EXCERPTED DATA:

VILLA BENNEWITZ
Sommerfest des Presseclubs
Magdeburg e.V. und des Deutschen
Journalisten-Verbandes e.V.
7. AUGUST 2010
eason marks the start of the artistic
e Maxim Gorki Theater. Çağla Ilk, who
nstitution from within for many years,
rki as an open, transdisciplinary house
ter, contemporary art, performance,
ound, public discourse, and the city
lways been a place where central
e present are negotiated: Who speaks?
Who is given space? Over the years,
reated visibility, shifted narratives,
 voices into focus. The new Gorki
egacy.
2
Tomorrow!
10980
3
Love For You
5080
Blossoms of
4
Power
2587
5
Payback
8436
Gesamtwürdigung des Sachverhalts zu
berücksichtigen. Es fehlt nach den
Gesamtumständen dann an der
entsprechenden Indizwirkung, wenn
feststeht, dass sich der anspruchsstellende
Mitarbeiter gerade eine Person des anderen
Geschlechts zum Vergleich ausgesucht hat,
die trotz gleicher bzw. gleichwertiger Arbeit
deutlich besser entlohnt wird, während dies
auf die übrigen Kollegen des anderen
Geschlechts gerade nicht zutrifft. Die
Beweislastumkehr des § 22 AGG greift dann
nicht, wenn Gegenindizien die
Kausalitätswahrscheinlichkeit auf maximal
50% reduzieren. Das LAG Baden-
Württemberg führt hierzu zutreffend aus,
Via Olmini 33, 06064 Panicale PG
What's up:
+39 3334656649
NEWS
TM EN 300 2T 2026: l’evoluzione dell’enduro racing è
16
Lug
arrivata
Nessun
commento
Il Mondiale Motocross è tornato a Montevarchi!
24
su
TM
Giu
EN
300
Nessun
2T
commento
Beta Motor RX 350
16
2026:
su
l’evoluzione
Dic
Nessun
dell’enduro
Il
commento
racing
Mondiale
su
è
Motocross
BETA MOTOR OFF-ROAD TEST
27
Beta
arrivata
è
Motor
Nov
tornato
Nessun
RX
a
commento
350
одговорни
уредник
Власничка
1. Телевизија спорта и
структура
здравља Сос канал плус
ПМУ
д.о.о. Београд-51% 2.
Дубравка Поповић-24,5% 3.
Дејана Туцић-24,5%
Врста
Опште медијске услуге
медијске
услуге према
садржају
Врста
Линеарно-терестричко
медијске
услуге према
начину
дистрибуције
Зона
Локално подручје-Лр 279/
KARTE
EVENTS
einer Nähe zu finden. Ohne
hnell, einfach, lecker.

TASK PROMPT: Copy out exactly the lines between the line with "Локално подручје-Лр 279/" and the last line of the entries, counting both of those lines.

OUTPUT OF THE EXERCISE:
Локално подручје-Лр 279/
KARTE
EVENTS
einer Nähe zu finden. Ohne
hnell, einfach, lecker.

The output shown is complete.